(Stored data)
=== Begin Enclosure ===
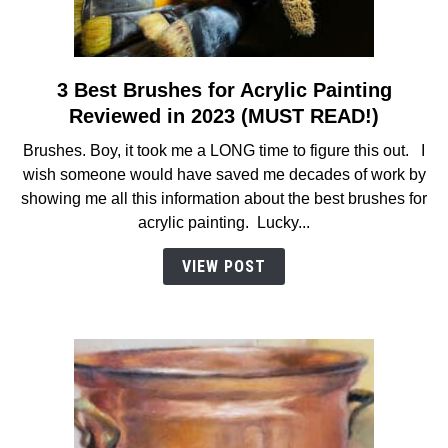
3 Best Brushes for Acrylic Painting
link
to
Reviewed in 2023 (MUST READ!)
3
Brushes. Boy, it took me a LONG time to figure this out. I
Best
wish someone would have saved me decades of work by
Brushes
showing me all this information about the best brushes for
for
acrylic painting. Lucky...
Acrylic
Painting
VIEW POST
Reviewed
in
2023
(MUST
READ!)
=== End Enclosure ===
→ **Your goal**:
Exclude the pictures and repeat the entries word for word.

→ **Finished task**:
3 Best Brushes for Acrylic Painting
link
to
Reviewed in 2023 (MUST READ!)
3
Brushes. Boy, it took me a LONG time to figure this out. I
Best
wish someone would have saved me decades of work by
Brushes
showing me all this information about the best brushes for
for
acrylic painting. Lucky...
Acrylic
Painting
VIEW POST
Reviewed
in
2023
(MUST
READ!)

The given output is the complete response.